Further details suggested the shooting was an act of terror motivated by racial hatred. Roof’s friends said that he talked of wanting to start a race war or see segregation reinstated. Roof’s roommate said he planned the shooting for six months. Dalton Tyler told ABC News, “He was big into segregation and other stuff. He said he wanted to start a civil war. He said he was going to do something like that and then kill himself.”

In a picture on his Facebook page, Roof wears a jacket bearing two white supremacist symbols. The first was the flag of South Africa’s apartheid government. Below the apartheid flag was the flag of Rhodesia, a majority black country ruled by a white minority from 1965 to 1979, upon gaining independence from Britain.

Yet, Fox News wasn’t alone in its spin, or its delusion.

Republican presidential candidates parroted the Fox News talking point.

There was much more.

Delusion and denial abounded on Twitter, too.

According to a survivor, Roof asked for Rev. Clementa Pickney when he arrived, and was taken to the minister, who had Roof sit next to him at the Bible study. Roof sat with his soon-to-be victims for almost an hour.
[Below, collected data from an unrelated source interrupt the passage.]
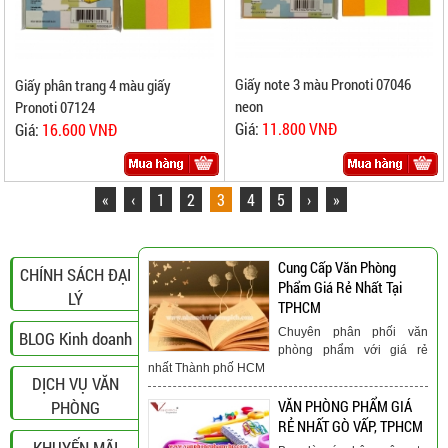
Giấy note 3 màu Pronoti 07046
Giấy phân trang 4 màu giấy
neon
Pronoti 07124
Giá:
11.800 VNĐ
Giá:
16.600 VNĐ
«
‹
1
2
3
4
5
›
»
Cung Cấp Văn Phòng
CHÍNH SÁCH ĐẠI
Phẩm Giá Rẻ Nhất Tại
LÝ
TPHCM
Chuyên phân phối văn
BLOG Kinh doanh
phòng phẩm với giá rẻ
nhất Thành phố HCM
DỊCH VỤ VĂN
PHÒNG
VĂN PHÒNG PHẨM GIÁ
RẺ NHẤT GÒ VẤP, TPHCM
KHUYẾN MÃI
A Snapchat video taken by Tywanza Sanders moments before the shooting shows Roof, the lone white face, seated at the far end of the table.

Roof had an hour to see the humanity of his victims, and choose not to go through with his plans. Instead, according to survivors, he rose near the end of the meeting and said, “You all rape women and you’re taking over our country,” adding, “I have to do what I have to do.” Tywanza Sanders allegedly tried to talk Roof out of killing anyone, but Roof began shooting, stopping to reload his gun five times. Sanders died trying to protect his aunt, Susie Jackson. Roof killed state senator Rev. Clementa Pinckney, 41; Sharonda Coleman-Singleton, 45; Tywanza Sanders, 26; Cynthia Hurd, 54; Myra Thompson, 59; Ethel Lee Lance, 70; Susie Jackson, 87; Rev. Daniel Simmons, 74; DePayne Middleton-Doctor, 49.

The survivor and her five-year-old granddaughter pretended to be dead, to avoid being shot. But as he prepared to leave Roof noticed that she was still alive. “Did I shoot you,” he asked her. When she answered “No, Roof said ”Good, because I need someone to survive,“ saying that he planned to shoot himself. ”And you’ll be the only survivor,” he added before he fled the scene.

Roof was caught 245 miles away, near Shelby, North Carolina, after a motorist spotted his car, with a “Confederate States of America” plate on the front bumper. Roof has allegedly confessed to authorities that he was the shooter, and that he hoped his actions would cause a race war in the United States. Roof told police that he “almost didn’t go through with it because everyone was so nice to him,” but ultimately decided that he had to “go through with his mission.”

It is no coincidence that the shooting happened in a state that is home to at least 19 active hate groups; a state that still has no hate crime law; and where the confederate flag still flies outside the state capital, its presence there protected by state law. Nor is it a fluke that it happened in a city where schools are still segregated; where white police officer Michael Slager shot and killed Walter Scott, an unarmed black man; and where citizens say that racist ideology runs deep.

Roof did not choose his victims “indiscriminately.” Nor was he there because he objected to their religious beliefs. In a neighborhood with numerous churches, Roof chose Emanuel African Methodist Episcopal Church — the oldest African Methodist Episcopal church in the South, founded by former slave Denmark Vesey. Known as “Mother Emanuel,” the church played a central role in the struggle for black equality, and became a symbol of the black middle class. Roof asked for Rev. Clementa Pinckney by name.

Reasonable people cannot deny that the Charleston shooting was a racially driven act of terror. The beliefs that motivated Dylann Roof are not innate. They do not develop in a vacuum. To deny the connection between Roof’s actions, and extremist rhetoric that tells young people like him that black people are inherently violent and criminal, and are “taking his country away from him,” is to enable its spread, and to be complicit in the actions it inspires.